#### [What you should do]
Return the lines of the data below in which the string "autor" occurs.

#### [Task input]

##########

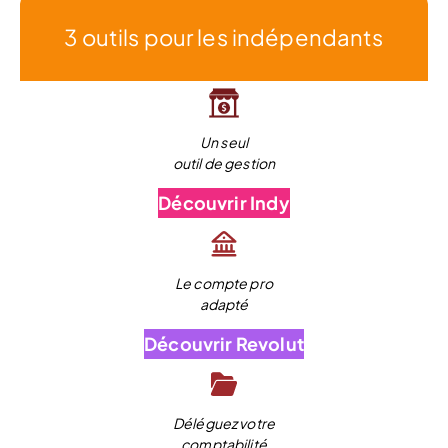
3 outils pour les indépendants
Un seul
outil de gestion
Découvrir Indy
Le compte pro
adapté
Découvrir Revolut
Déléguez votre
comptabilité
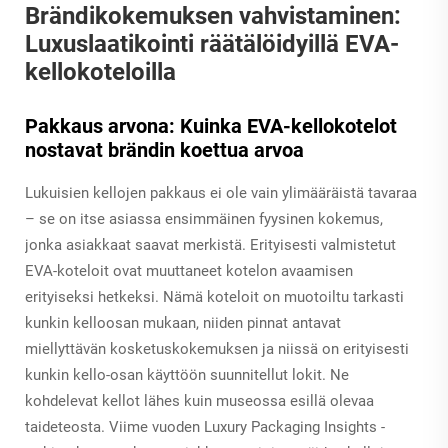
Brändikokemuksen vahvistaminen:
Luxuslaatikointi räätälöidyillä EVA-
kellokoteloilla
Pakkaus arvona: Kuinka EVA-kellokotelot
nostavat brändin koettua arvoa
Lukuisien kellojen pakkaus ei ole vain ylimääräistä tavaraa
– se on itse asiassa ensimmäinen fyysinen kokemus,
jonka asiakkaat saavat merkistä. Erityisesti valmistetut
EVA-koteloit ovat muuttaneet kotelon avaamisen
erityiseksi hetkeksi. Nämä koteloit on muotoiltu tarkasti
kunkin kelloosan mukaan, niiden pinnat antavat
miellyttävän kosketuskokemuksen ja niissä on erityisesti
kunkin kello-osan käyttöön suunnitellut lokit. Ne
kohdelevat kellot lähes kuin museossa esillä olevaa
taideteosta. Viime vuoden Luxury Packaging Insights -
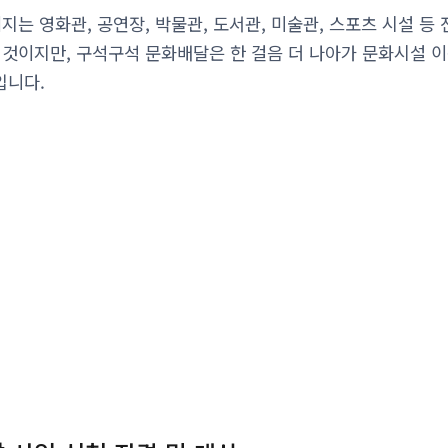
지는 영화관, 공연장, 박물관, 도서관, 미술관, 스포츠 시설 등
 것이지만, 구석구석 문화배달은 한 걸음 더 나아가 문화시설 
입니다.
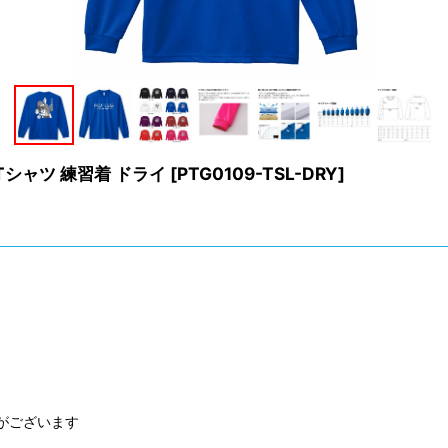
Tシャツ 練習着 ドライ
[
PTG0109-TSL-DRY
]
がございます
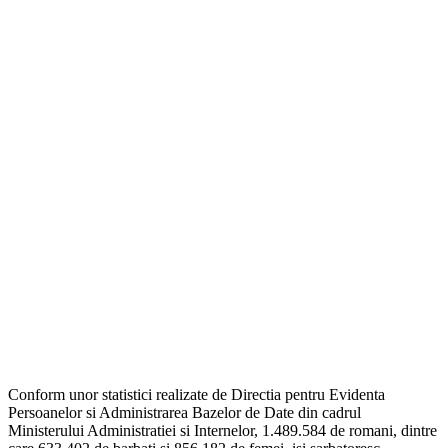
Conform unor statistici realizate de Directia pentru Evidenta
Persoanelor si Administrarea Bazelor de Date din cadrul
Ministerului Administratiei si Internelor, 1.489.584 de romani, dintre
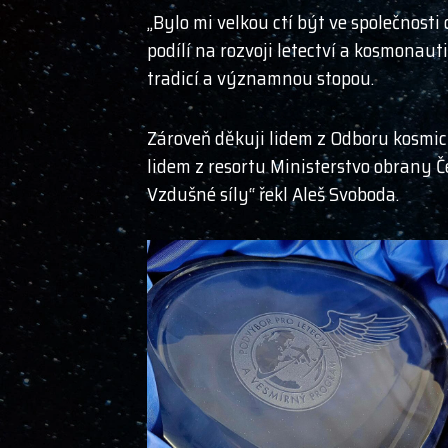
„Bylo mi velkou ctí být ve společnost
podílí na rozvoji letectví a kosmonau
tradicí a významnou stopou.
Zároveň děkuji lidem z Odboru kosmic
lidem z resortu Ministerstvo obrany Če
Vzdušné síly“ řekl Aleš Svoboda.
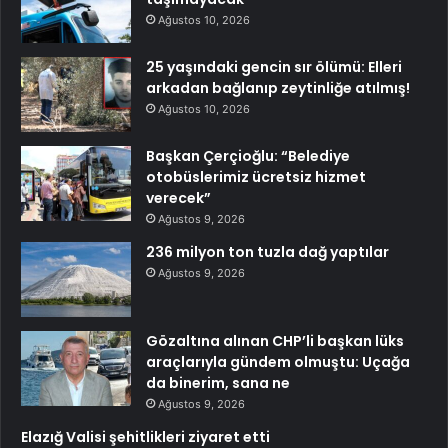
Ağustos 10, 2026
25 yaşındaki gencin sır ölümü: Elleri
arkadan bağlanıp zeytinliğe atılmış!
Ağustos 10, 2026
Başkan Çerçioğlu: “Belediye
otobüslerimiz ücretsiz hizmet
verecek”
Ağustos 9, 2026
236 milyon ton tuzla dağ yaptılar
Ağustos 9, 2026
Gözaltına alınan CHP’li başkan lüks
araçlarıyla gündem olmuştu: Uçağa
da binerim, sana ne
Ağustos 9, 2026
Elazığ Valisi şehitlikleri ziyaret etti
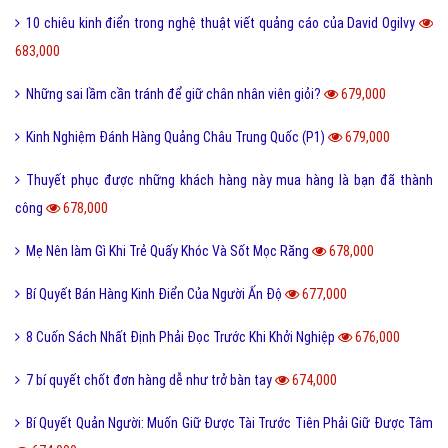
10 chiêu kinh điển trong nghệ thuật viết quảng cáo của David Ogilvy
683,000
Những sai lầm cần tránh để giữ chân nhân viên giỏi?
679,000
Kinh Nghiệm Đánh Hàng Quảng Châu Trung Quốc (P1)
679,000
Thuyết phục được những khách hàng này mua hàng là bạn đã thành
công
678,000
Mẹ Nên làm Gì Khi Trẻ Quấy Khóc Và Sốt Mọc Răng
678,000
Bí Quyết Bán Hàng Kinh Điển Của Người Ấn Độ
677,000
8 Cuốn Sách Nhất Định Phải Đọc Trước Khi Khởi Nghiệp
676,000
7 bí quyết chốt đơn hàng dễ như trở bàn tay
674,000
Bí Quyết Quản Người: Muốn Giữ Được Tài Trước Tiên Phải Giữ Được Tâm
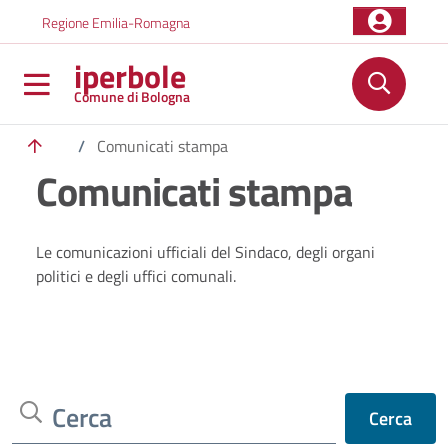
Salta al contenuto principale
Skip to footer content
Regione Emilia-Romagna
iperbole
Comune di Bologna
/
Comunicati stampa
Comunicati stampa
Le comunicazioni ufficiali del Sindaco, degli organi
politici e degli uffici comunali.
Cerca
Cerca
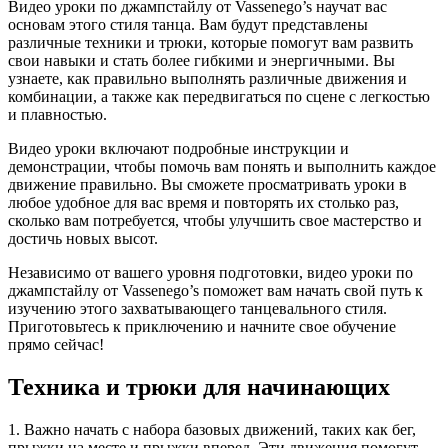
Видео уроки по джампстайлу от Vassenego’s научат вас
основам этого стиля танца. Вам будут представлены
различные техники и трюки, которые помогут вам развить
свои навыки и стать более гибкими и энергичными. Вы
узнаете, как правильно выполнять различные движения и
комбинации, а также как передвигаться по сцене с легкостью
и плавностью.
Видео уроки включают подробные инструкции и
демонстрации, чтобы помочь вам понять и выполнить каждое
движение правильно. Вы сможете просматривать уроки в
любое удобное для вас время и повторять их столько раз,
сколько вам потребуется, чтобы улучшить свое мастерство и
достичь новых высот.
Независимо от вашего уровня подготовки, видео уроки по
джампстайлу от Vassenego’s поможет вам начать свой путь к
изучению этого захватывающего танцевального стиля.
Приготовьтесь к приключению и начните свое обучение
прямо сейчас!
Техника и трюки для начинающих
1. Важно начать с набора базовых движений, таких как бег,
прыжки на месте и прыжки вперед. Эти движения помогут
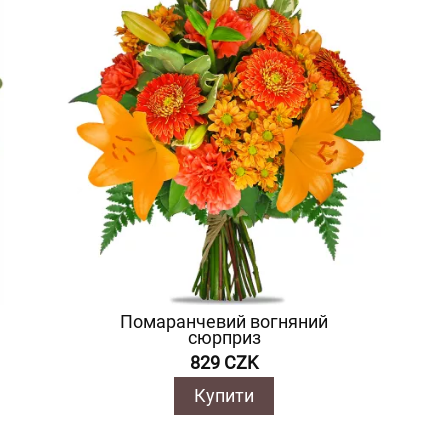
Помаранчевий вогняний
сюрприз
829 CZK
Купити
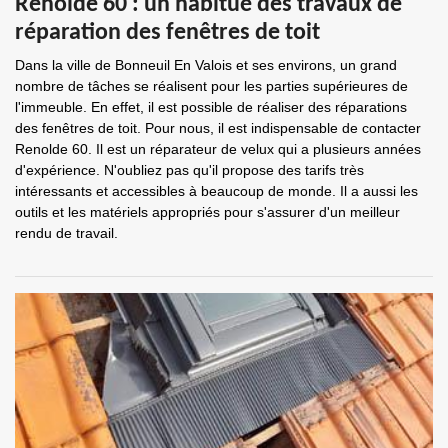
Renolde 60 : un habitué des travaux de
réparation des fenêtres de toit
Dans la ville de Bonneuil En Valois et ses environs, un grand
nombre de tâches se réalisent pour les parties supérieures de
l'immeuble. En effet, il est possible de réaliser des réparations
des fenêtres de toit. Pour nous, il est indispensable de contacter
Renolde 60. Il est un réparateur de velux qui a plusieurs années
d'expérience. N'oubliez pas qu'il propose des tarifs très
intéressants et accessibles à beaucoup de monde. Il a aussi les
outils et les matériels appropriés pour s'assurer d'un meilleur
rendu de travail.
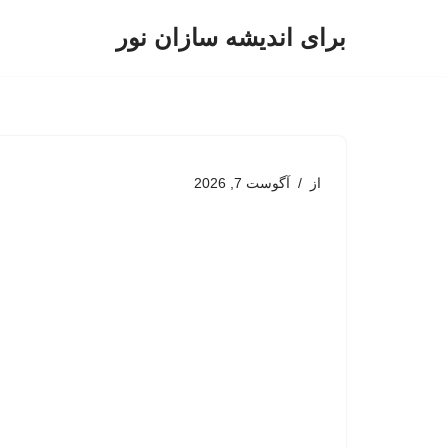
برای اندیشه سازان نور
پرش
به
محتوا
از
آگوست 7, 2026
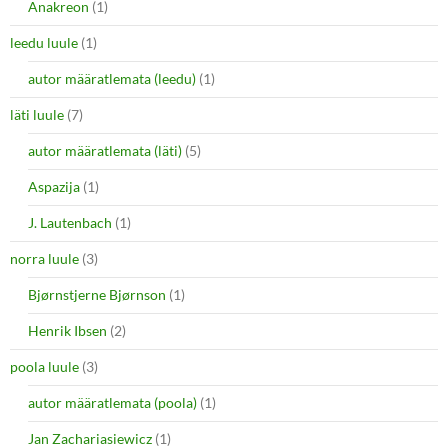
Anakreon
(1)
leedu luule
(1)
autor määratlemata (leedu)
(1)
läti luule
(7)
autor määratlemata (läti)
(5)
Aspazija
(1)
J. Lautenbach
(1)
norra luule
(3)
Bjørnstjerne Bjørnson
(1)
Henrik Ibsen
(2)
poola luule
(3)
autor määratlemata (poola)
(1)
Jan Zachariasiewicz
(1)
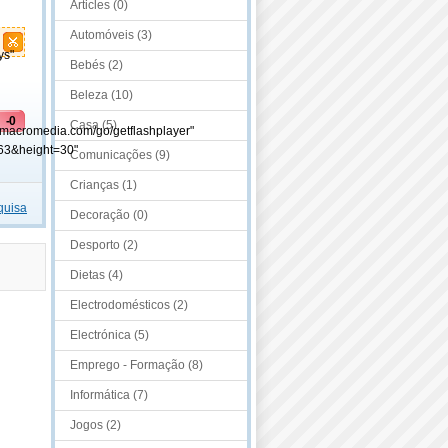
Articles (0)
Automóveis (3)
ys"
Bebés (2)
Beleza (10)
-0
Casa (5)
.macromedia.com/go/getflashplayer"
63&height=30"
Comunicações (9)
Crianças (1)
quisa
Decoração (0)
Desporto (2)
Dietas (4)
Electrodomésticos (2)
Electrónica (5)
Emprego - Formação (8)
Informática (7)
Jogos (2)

##########

#### [Solution]
autor määratlemata (leedu)
autor määratlemata (läti)
autor määratlemata (poola)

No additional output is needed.